There are a host of methods to treat such veterans, like cognitive processing therapy and exposure therapy. These psychotherapies, while medically sound, can require a patient be in treatment for months, if not years. Contrast that with the use of a technique called eye movement desensitization and reprocessing, or EMDR, whose adherents say can rehabilitate combat veterans with PTSD in fewer sessions.

Duffy, who suffered from apoplexy, or cerebral hemorrhaging, was introduced to the practice at Headstrong, a treatment program in New York City dedicated to serving post-9/11 vets. Headstrong specializes in EMDR, which uses eye movements to alleviate the stress of a traumatic event. While closely tracking the rapid back-and-forth finger movements of a therapist (or other side-to-side stimulation), the patient holds in his or her mind the disturbing event and the negative memories associated with it.

No one knows exactly how EMDR works, but it seems to affect the way the brain processes information, including the source of a patient’s PTSD. After successful treatment, the patient can still recall the event, of course, but she’s able to recognize it in a less debilitating way.

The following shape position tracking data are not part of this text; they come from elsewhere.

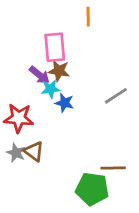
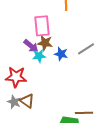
gray line: (116, 96) -> (86, 49), moved
blue star: (64, 103) -> (61, 54), moved

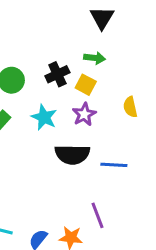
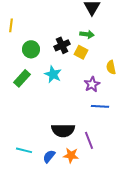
purple star: (84, 114) -> (92, 84), moved
black semicircle: (72, 154) -> (63, 130), moved

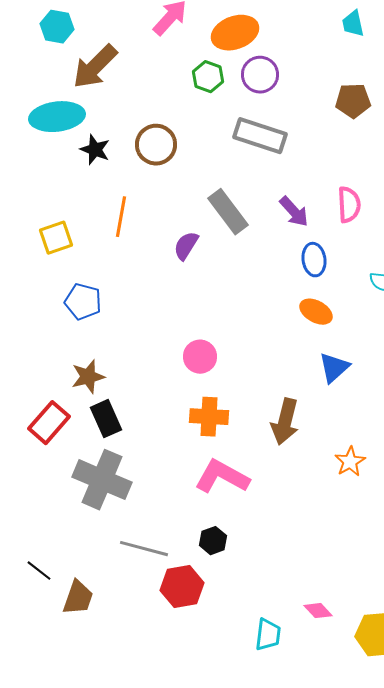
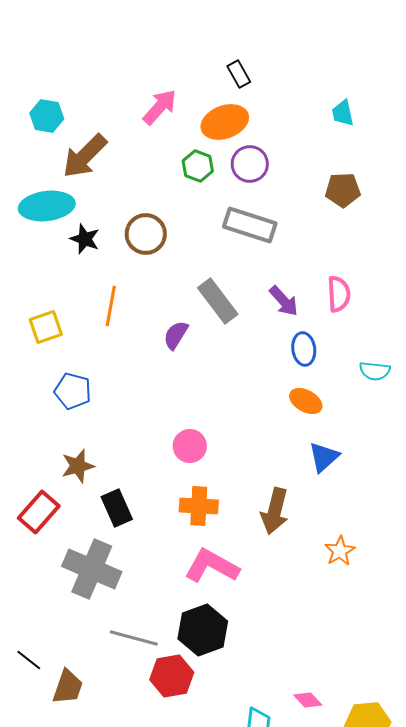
black rectangle: (106, 419) -> (117, 508), moved
black hexagon: (213, 541) -> (203, 630), size x1.8

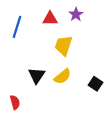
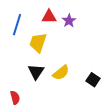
purple star: (76, 14) -> (69, 21), moved
yellow trapezoid: (63, 45) -> (38, 43), moved

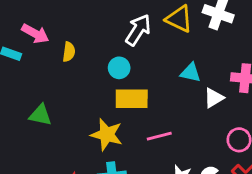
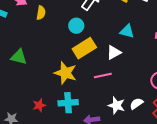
white triangle: (214, 98) -> (114, 52), moved
yellow rectangle: (132, 99) -> (84, 48), turned -35

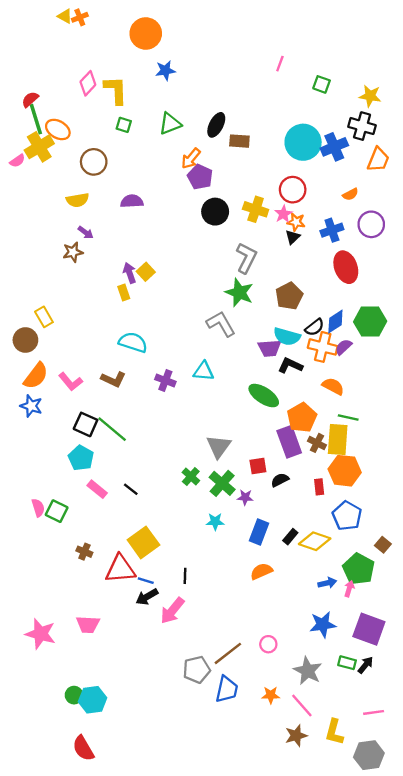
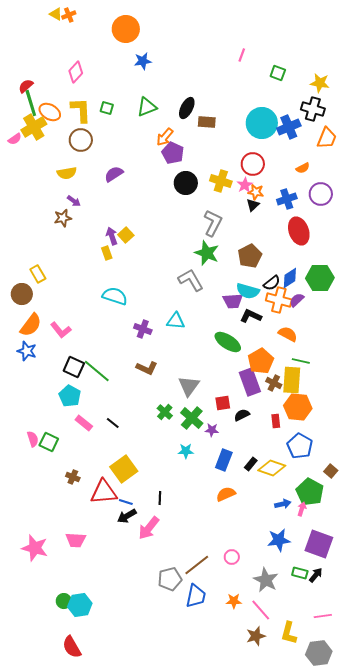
yellow L-shape: (116, 90) -> (81, 110), moved
purple semicircle: (132, 201) -> (114, 174), turned -30
brown L-shape: (113, 379) -> (147, 368), moved

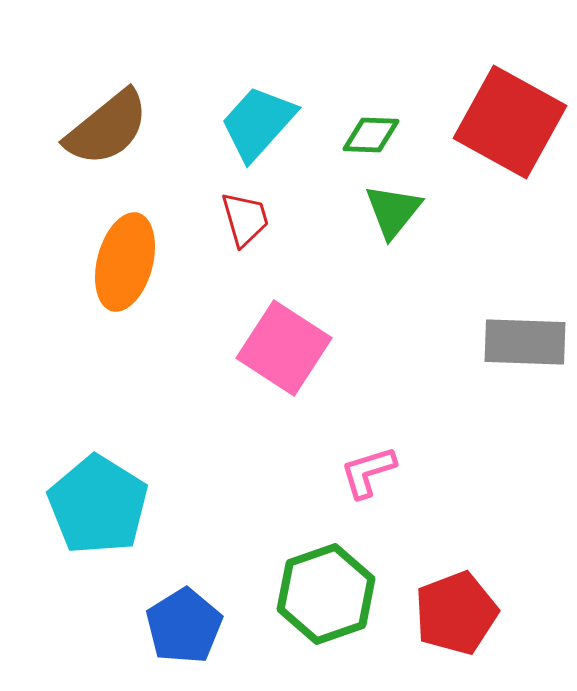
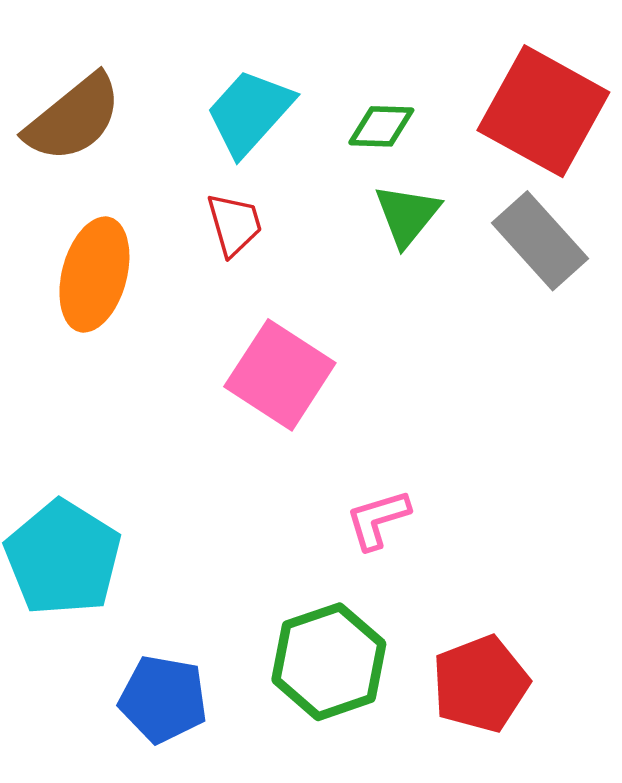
gray rectangle: (525, 342) -> (540, 241), moved, turned 46
blue pentagon: (184, 626) -> (163, 699), turned -30

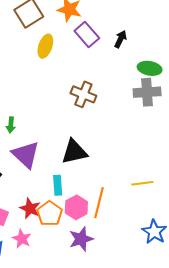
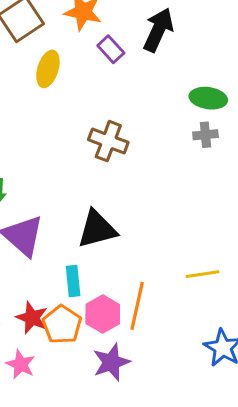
purple rectangle: (87, 34) -> (111, 49), size x0.7
black arrow: (121, 39) -> (158, 30), moved, size x1.6
gray cross: (147, 92) -> (205, 135), size x0.6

The theory behind EMDR, which has been around since the late 1980s but only gained acceptance as a treatment for veterans in the past 15 years, comes from what we know about sleeping. During deep sleep, our eyes move quickly from left to right in a process called rapid eye movement. REM helps our brains metabolize information gathered throughout the day and lets go of whatever it doesn’t need.

Though the treatment has been widely supported by multiple studies, it’s not without criticism. A 2013 meta-analysis of prior EMDR studies, published in the journal Military Behavioral Health, concluded that it “[failed] to support the effectiveness of EMDR in treating PTSD in the military population.” The Department of Veterans Affairs — which, along with the Department of Defense, recommends the treatment — takes a more balanced approach, stating, “Although EMDR is an effective treatment for PTSD, there is disagreement about [if] it works. Some research shows that the back and forth movement is an important part of treatment, but other research shows the opposite.”

For Duffy, EMDR was the lifesaver she almost turned down.

“‘I don’t like psyches,’” she remembers saying of psychiatrists, after a clinician recommended she try EMDR at Headstrong. “I flat out told him, ‘I don’t trust them, I don’t like them. So I can’t promise you that I’m going to follow through with this.’”

But she did. And three years later, she swears by the clinic’s EMDR therapy in helping her manage her stress and anger.

Keeping all veterans, both women and men, in treatment is its own battle. A report by the RAND Institute found that the number of follow-up appointments given to veterans is insufficient to help manage PTSD, which leads many to give up on medical care altogether.

“The military sets up a therapy structure that’s so dysfunctional,” says Dr. Laurie Deckard, chief clinical officer for the all-female veteran treatment center 5Palms in Ormond Beach, Florida. She knows this firsthand: When she worked at Fort Stewart in Georgia, she routinely saw 10 service members in the morning alone, each getting only 20 minutes of therapy. “There is no way to do PTSD treatment in 20-minute sessions.”

But as more mental health professionals embrace EMDR for treating veterans, the calculation of how long it takes to rehabilitate them is changing.

Duffy, who once balked at the idea of psychotherapy, now says, “I don’t have to be a tough guy anymore. I don’t have to be this miserable.”

Editors’ note: Headstrong was co-founded by Zach Iscol, who is also a member of the NationSwell Council. This was brought to our attention after publication. Neither Headstrong nor the NationSwell Council paid for this article.

Correction: A previous version of this article identified Headstrong as a clinic. NationSwell apologizes for the error.